Her most recent book is Watch Me Play (Princeton, 2018). Taylor analyzes the rise of game live streaming, focusing particularly on the platform Twitch. Continuing her interests in the sociology of play, governance, and management, she discusses how live streaming has come to transform everyday gaming, as well as amplify the growth of esports. The book explores the affective and precarious labor of these broadcasters, the emphasis on media entertainment within esports, and the transformative work of live streaming. It won the American Sociological Association's Communication, Information Technologies, and Media Sociology section 2019 book award.

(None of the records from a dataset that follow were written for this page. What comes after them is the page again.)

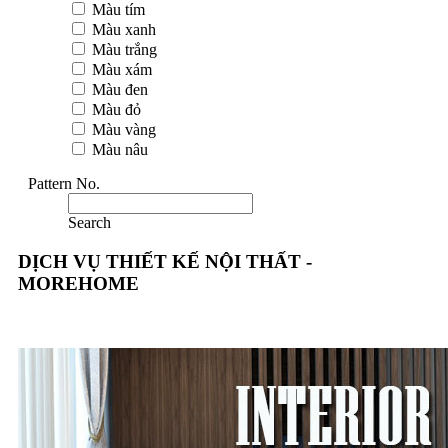
Màu tím
Màu xanh
Màu trắng
Màu xám
Màu đen
Màu đỏ
Màu vàng
Màu nâu
Pattern No.
Search
DỊCH VỤ THIẾT KẾ NỘI THẤT -
MOREHOME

In addition to her work on these subjects, she has also spoken and written on doing ethnographic work that spans both online and offline sites. She is the co-author (with Tom Boellstorff, Bonnie Nardi, and Celia Pearce) of Ethnography and Virtual Worlds: A Handbook of Method (Princeton, 2012), which works as a guide for researches to apply familiar ethnographic research methods towards understanding virtual worlds and participants interactions within them.

==Selected publications==

- Taylor, T.L. (2018). Watch Me Play: Twitch and the Rise of Game Live Streaming. Princeton, NJ: Princeton University Press. Book home page.
- Taylor, T.L. (2012). "Raising the Stakes: E-sports and the Professionalization of Computer Gaming"
- Taylor, T.L. (2012). "Ethnography and Virtual Worlds: A Handbook of Method (co-authored with Tom Boellstorff, Bonnie Nardi, and Celia Pearce)"
- Taylor, T.L. (2009). "The Assemblage of Play". Games and Culture.
- Taylor, T.L.. "Play Between Worlds: Exploring Online Game Culture"
- Taylor, T.L.. "Does WoW Change Everything?: How a PvP Server, Multinational Playerbase, and Surveillance Mod Scene Caused Me Pause"
- Taylor, T.L. (2003). "Intentional Bodies: Virtual Environments and the Designers Who Shape Them". International Journal of Engineering Education.
- Taylor, T.L. (2002). "Living Digitally: Embodiment in Virtual Worlds". In The Social Life of Avatars: Presence and Interaction in Shared Virtual Environments, R. Schroeder (ed), London: Springer-Verlag.
- Taylor, T.L. (1999). "Life in virtual worlds: Plural Existence, Multimodalities, and other Online Research Challenges". American Behavioral Scientist.